ITP is immune thrombocytopenia, a fairly common blood disorder. People with ITP have a lower than normal number of platelets in their blood. Platelets are blood cell fragments that clump together at the site of an injury to form a clot and help stop bleeding..
“Thrombocytes” is another word for platelets, and “penia” means “lack” or “deficiency.” So the term thrombocytopenia literally means “a deficiency of platelets.” ITP is “immune” because your immune system is stimulated to attack your own platelets by mistake, most often as a result of antibodies produced against them.
This immune system mistake may be due to medications that can cause an allergy that cross-reacts with your platelets. It can be due to infections that set off an immune reaction, commonly viral infections such as chickenpox, hepatitis C and AIDS. Pregnancy can cause the immune system to react, as can immune disorders such as rheumatoid arthritis and lupus. Low-grade lymphomas and leukemias may make abnormal antibodies that attack platelets.
In some case, the cause of ITP is not known. In the past, little was understood about the potential causes of ITP, so the condition was previously named idiopathic thrombocytopenia purpura. “Idiopathic” means “of unknown cause.” “Purpura” refers to the bruises or purplish areas that often appear on the skin of people with ITP.

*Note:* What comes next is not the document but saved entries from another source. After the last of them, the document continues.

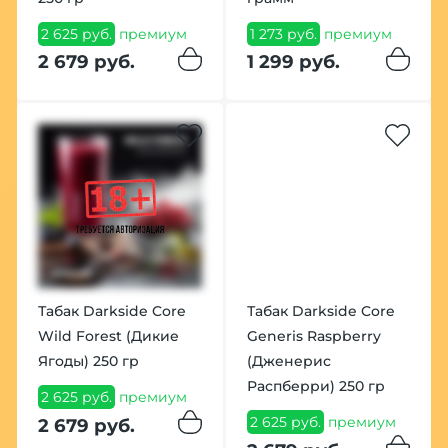
2 625 руб.
премиум
1 273 руб.
премиум
2 679 руб.
1 299 руб.
Табак Darkside Core
Табак Darkside Core
Wild Forest (Дикие
Generis Raspberry
Ягоды) 250 гр
(Дженерис
Распберри) 250 гр
2 625 руб.
премиум
2 625 руб.
премиум
2 679 руб.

There are two forms of ITP: acute and chronic. Acute ITP is more common in young children. It often appears after a viral infection such as chickenpox, which triggers the immune reaction that leads to ITP. Symptoms of acute ITP generally appear suddenly and last less than six months. In most cases, treatment is not needed for acute ITP, and it generally does not recur.

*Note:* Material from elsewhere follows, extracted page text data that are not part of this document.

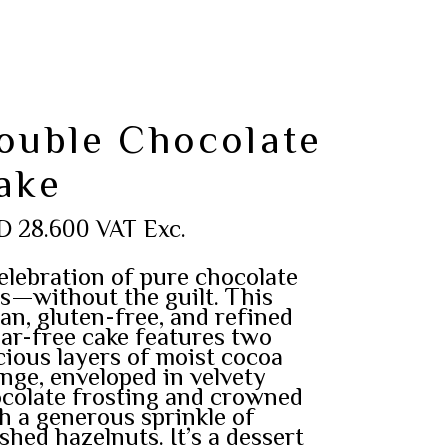
ouble Chocolate
ake
D
28.600
VAT Exc.
elebration of pure chocolate
ss—without the guilt. This
an, gluten-free, and refined
ar-free cake features two
cious layers of moist cocoa
nge, enveloped in velvety
colate frosting and crowned
h a generous sprinkle of
shed hazelnuts. It’s a dessert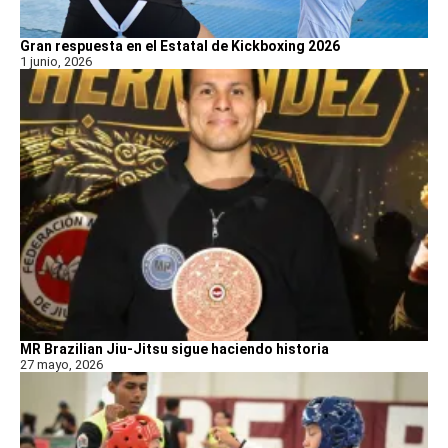
Gran respuesta en el Estatal de Kickboxing 2026
1 junio, 2026
MR Brazilian Jiu-Jitsu sigue haciendo historia
27 mayo, 2026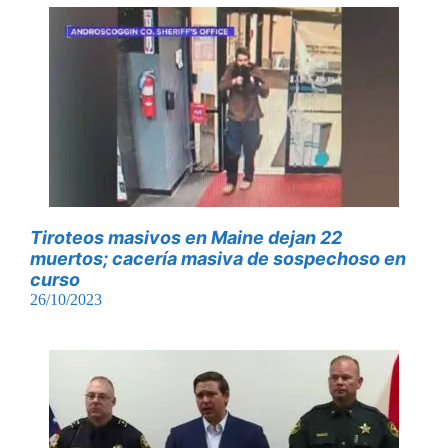
Tiroteos masivos en Maine dejan 22
muertos; cacería masiva de sospechoso en
curso
26/10/2023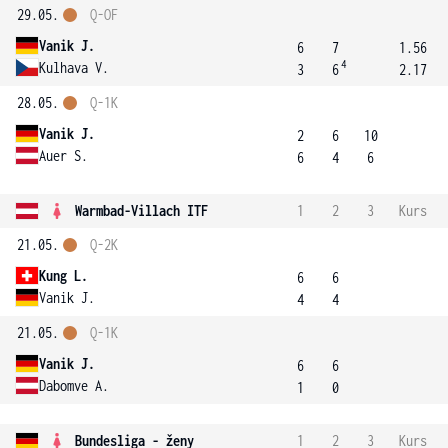
29.05.
Q-OF
Vanik J.
6
7
1.56
4
Kulhava V.
3
6
2.17
28.05.
Q-1K
Vanik J.
2
6
10
Auer S.
6
4
6
Warmbad-Villach ITF
1
2
3
Kurs
21.05.
Q-2K
Kung L.
6
6
Vanik J.
4
4
21.05.
Q-1K
Vanik J.
6
6
Dabomve A.
1
0
Bundesliga - ženy
1
2
3
Kurs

Chronic ITP can affect people of any age, but is more common in adults than children. Symptoms last six months or longer; they may last for your entire life. Chronic ITP can go away and recur many times. It requires ongoing treatment with a hematologist, or blood specialist. Women are two to three times more likely than men to develop chronic ITP.

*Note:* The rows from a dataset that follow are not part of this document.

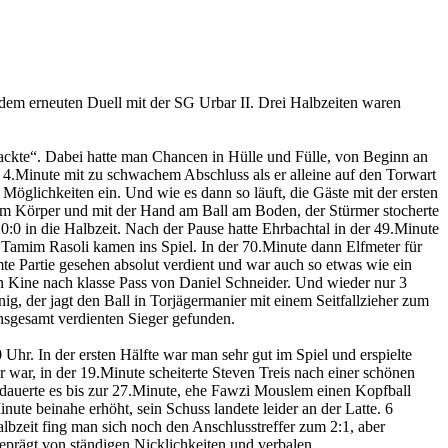
dem erneuten Duell mit der SG Urbar II. Drei Halbzeiten waren
knackte“. Dabei hatte man Chancen in Hülle und Fülle, von Beginn an
er 4.Minute mit zu schwachem Abschluss als er alleine auf den Torwart
Möglichkeiten ein. Und wie es dann so läuft, die Gäste mit der ersten
t dem Körper und mit der Hand am Ball am Boden, der Stürmer stocherte
 0:0 in die Halbzeit. Nach der Pause hatte Ehrbachtal in der 49.Minute
nd Tamim Rasoli kamen ins Spiel. In der 70.Minute dann Elfmeter für
te Partie gesehen absolut verdient und war auch so etwas wie ein
n Kine nach klasse Pass von Daniel Schneider. Und wieder nur 3
nig, der jagt den Ball in Torjägermanier mit einem Seitfallzieher zum
 insgesamt verdienten Sieger gefunden.
hr. In der ersten Hälfte war man sehr gut im Spiel und erspielte
 war, in der 19.Minute scheiterte Steven Treis nach einer schönen
dauerte es bis zur 27.Minute, ehe Fawzi Mouslem einen Kopfball
te beinahe erhöht, sein Schuss landete leider an der Latte. 6
lbzeit fing man sich noch den Anschlusstreffer zum 2:1, aber
 geprägt von ständigen Nicklichkeiten und verbalen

Symptoms of ITP are associated with increased bleeding. They include purpura; tiny red dots under the skin, called petechiae, that look like a rash; spontaneous nosebleeds that are difficult to stop; bleeding from your gums; heavier than normal menstrual periods; prolonged bleeding from cuts; profuse bleeding during surgery; and blood in your urine or stool.
A serious complication of ITP is bleeding into your brain, which can be life threatening.
To diagnose ITP, your doctor will perform a complete physical exam and review of your medical history, including all the medications you take. The doctor will likely order blood tests to check your platelet count. These tests include a complete blood count (CBC) and a blood smear. A blood test to check for antibodies that attack platelets may also be ordered by your doctor.
If the blood tests indicate a low platelet count, your doctor may recommend more tests to confirm the diagnosis of ITP. These tests may include a bone marrow aspiration. Platelets are made by your bone marrow. An aspiration can reveal whether your bone marrow is making a sufficient number of platelets.
There is no cure for ITP. Treatment is based on your platelet count, your age, your general health and your symptoms. The goal of treatment is to increase your platelet count to a safe level, enabling you to live a normal life while you wait for your ITP to go into spontaneous or treatment-induced remission. ITP can recur, however, even after successful treatment.
Medications are generally the first line of treatment. A corticosteroid, such as prednisone, is commonly used to help increase your platelet count by reducing the rate of platelet destruction. Unfortunately, steroids have many side effects, including irritability, weight gain and high blood pressure, and can only be used for short periods.
Other medications may be used to treat ITP as well. These include rituximab, an antibody therapy that targets the immune cells that produce the proteins that attack platelets; intravenous immunoglobulin (IVIg), which increases platelet count by decreasing destruction of platelets by your spleen; and thrombopoietin receptor agonists, which help prevent bruising and bleeding by causing the bone marrow to produce more platelets.
If your ITP symptoms are severe and medication doesn’t improve your platelet count, your doctor may recommend a splenectomy, the surgical removal of your spleen. Your spleen, which is located in the upper left section of your abdomen, is responsible for the destruction of platelets that are coated with antibodies.
Severe or widespread cases of ITP require emergency treatment, which is typically a transfusion of concentrated platelets along with the IV administration of a corticosteroid.